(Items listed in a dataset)
——————————

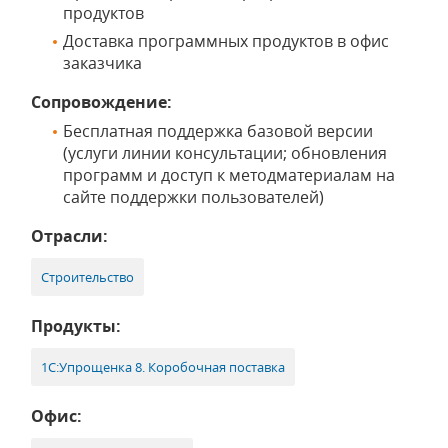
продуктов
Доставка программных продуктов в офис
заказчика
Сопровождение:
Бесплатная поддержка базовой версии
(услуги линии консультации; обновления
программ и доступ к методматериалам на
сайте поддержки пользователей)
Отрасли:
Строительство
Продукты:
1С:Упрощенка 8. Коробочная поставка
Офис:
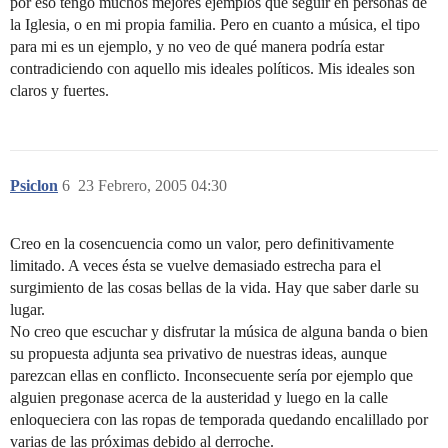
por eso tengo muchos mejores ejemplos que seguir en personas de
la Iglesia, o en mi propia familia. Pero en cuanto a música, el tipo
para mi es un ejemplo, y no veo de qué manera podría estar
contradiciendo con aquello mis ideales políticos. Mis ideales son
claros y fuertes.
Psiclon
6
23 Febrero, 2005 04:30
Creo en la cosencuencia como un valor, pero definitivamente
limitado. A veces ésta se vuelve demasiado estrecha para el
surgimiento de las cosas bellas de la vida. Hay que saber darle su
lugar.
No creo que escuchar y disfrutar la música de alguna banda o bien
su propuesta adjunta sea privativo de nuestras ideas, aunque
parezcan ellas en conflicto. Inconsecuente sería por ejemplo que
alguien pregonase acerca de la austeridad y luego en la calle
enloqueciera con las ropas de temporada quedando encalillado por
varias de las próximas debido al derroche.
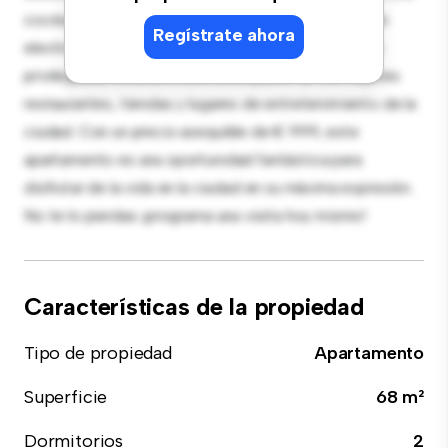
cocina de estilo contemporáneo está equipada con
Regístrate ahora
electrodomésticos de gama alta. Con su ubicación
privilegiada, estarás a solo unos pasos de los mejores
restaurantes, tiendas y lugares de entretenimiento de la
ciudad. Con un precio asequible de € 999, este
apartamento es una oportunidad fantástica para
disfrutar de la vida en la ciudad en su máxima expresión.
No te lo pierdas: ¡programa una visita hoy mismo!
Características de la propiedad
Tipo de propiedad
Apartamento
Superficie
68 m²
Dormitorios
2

——————————

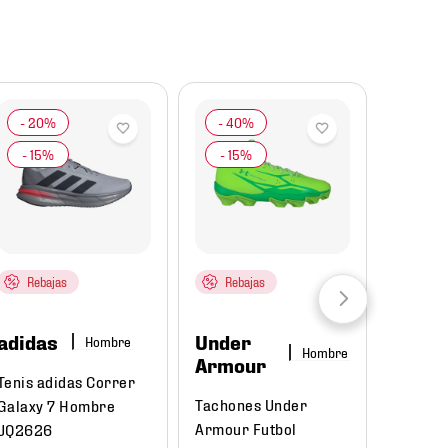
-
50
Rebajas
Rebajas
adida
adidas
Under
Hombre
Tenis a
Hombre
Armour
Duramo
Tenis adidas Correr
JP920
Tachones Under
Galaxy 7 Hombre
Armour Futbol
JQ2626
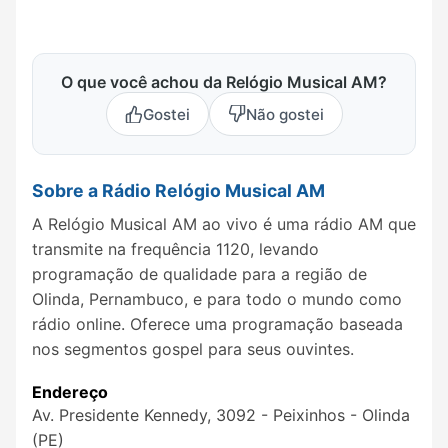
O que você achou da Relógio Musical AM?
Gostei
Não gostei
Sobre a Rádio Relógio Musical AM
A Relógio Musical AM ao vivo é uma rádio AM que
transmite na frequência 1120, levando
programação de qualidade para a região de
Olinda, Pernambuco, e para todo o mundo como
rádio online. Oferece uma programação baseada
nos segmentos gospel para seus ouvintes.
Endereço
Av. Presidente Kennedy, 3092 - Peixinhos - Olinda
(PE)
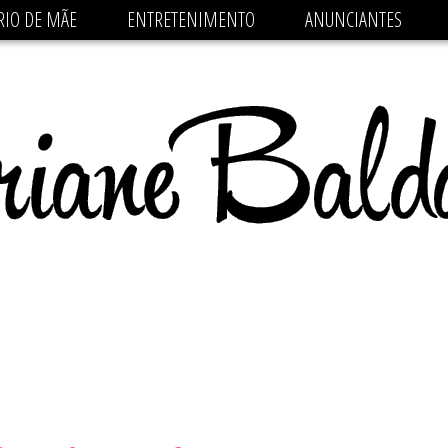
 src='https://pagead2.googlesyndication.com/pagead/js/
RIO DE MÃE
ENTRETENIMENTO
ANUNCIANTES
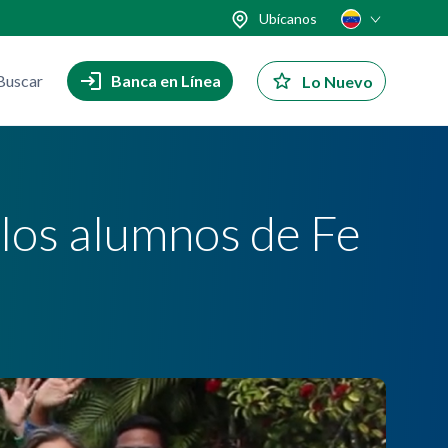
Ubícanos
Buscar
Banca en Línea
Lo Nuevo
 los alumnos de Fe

——————————

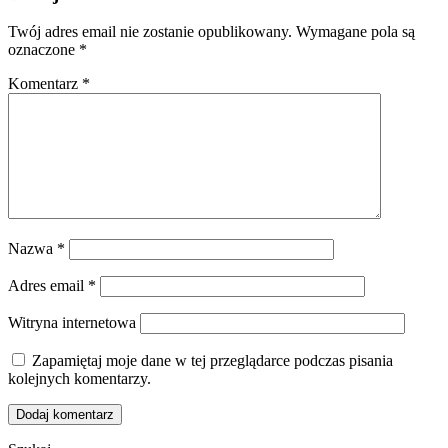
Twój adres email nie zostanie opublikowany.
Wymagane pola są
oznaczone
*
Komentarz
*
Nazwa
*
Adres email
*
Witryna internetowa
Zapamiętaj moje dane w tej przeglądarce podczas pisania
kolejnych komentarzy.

——————————

#### [Exercise objective]
Above this instruction are the records; retype exactly the lines from the one containing "Regístrate ahora" up to and including the one containing "disfrutar de la".

#### [Written reply]
Regístrate ahora
electrodomésticos de gama alta. Con su ubicación
privilegiada, estarás a solo unos pasos de los mejores
restaurantes, tiendas y lugares de entretenimiento de la
ciudad. Con un precio asequible de € 999, este
apartamento es una oportunidad fantástica para
disfrutar de la vida en la ciudad en su máxima expresión.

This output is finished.